▶ THE INPUT:
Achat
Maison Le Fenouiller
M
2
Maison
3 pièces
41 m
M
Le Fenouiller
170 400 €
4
* * *
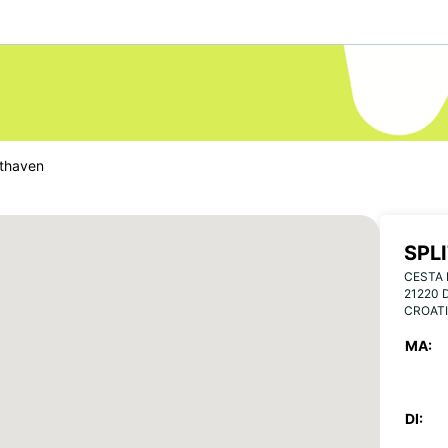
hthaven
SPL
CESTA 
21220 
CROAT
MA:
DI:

▶ EXERCISE GOAL:
Scan the records above and show every line in which the word "Fenouiller" occurs.

▶ EXERCISE OUTPUT:
Maison Le Fenouiller
Le Fenouiller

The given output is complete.